(Items from a data source)
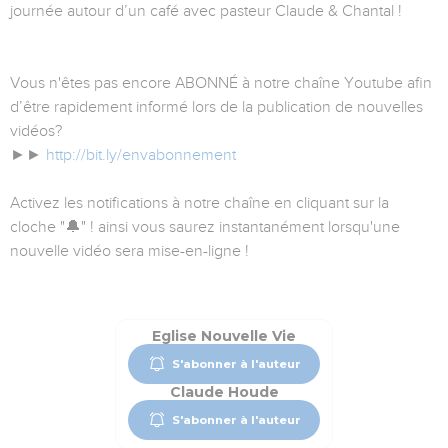
journée autour d’un café avec pasteur Claude & Chantal !
Vous n'êtes pas encore ABONNÉ à notre chaîne Youtube afin
d’être rapidement informé lors de la publication de nouvelles
vidéos?
►►
http://bit.ly/envabonnement
Activez les notifications à notre chaîne en cliquant sur la
cloche "🔔" ! ainsi vous saurez instantanément lorsqu'une
nouvelle vidéo sera mise-en-ligne !
Eglise Nouvelle Vie
S'abonner à l'auteur
Claude Houde
S'abonner à l'auteur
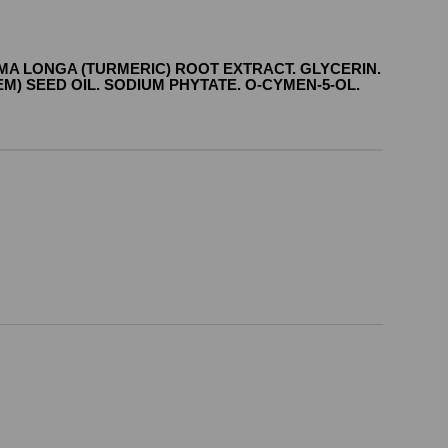
MA LONGA (TURMERIC) ROOT EXTRACT. GLYCERIN.
M) SEED OIL. SODIUM PHYTATE. O-CYMEN-5-OL.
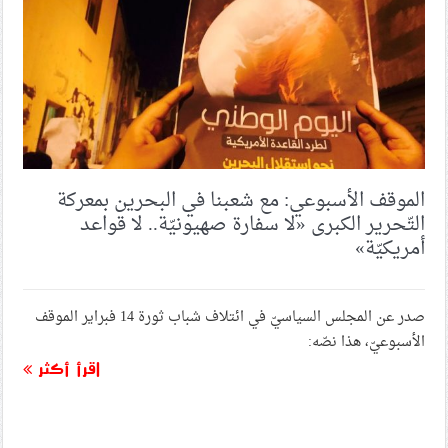
الموقف الأسبوعي: مع شعبنا في البحرين بمعركة
التّحرير الكبرى «لا سفارة صهيونيّة.. لا قواعد
أمريكيّة»
صدر عن المجلس السياسيّ في ائتلاف شباب ثورة 14 فبراير الموقف
الأسبوعيّ، هذا نصّه:
اقرأ أكثر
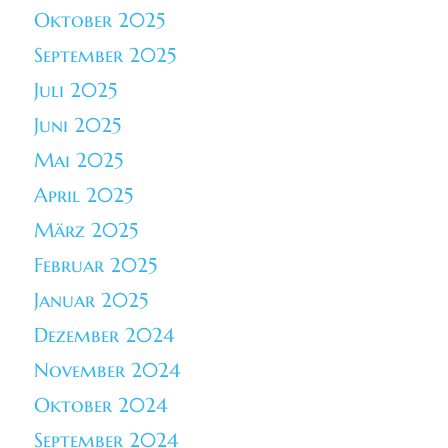
Oktober 2025
September 2025
Juli 2025
Juni 2025
Mai 2025
April 2025
März 2025
Februar 2025
Januar 2025
Dezember 2024
November 2024
Oktober 2024
September 2024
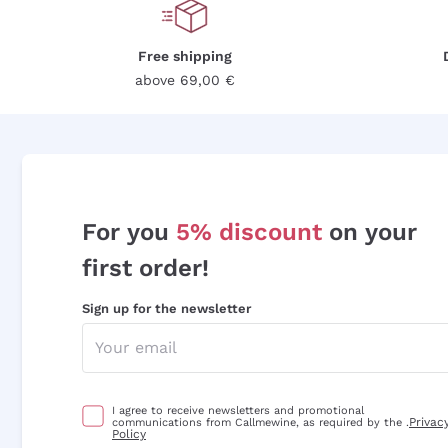
Free shipping
above 69,00 €
For you
5% discount
on your
first order!
Sign up for the newsletter
I agree to receive newsletters and promotional
Privac
communications from Callmewine, as required by the .
Policy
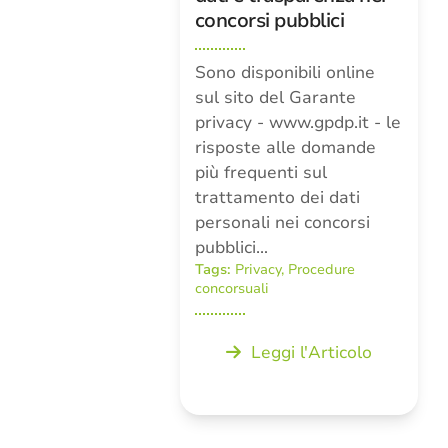
concorsi pubblici
Sono disponibili online
sul sito del Garante
privacy - www.gpdp.it - le
risposte alle domande
più frequenti sul
trattamento dei dati
personali nei concorsi
pubblici…
Tags:
Privacy
,
Procedure
concorsuali
Leggi l'Articolo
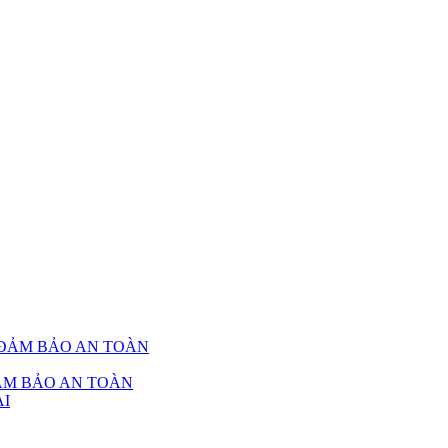
ẢM BẢO AN TOÀN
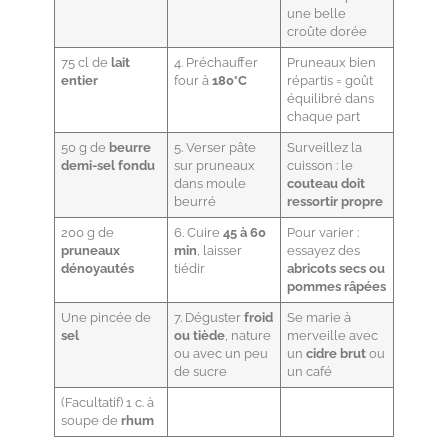
une belle
croûte dorée
75 cl de
lait
4. Préchauffer
Pruneaux bien
entier
four à
180°C
répartis = goût
équilibré dans
chaque part
50 g de
beurre
5. Verser pâte
Surveillez la
demi-sel fondu
sur pruneaux
cuisson : le
dans moule
couteau doit
beurré
ressortir propre
200 g de
6. Cuire
45 à 60
Pour varier :
pruneaux
min
, laisser
essayez des
dénoyautés
tiédir
abricots secs ou
pommes râpées
Une pincée de
7. Déguster
froid
Se marie à
sel
ou tiède
, nature
merveille avec
ou avec un peu
un
cidre brut
ou
de sucre
un café
(Facultatif) 1 c. à
soupe de
rhum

TASK OBJECTIVE.
Tally the lines of the data that hold the string "notre". Answer with the number and nothing more.

RESPONSE BOX.
2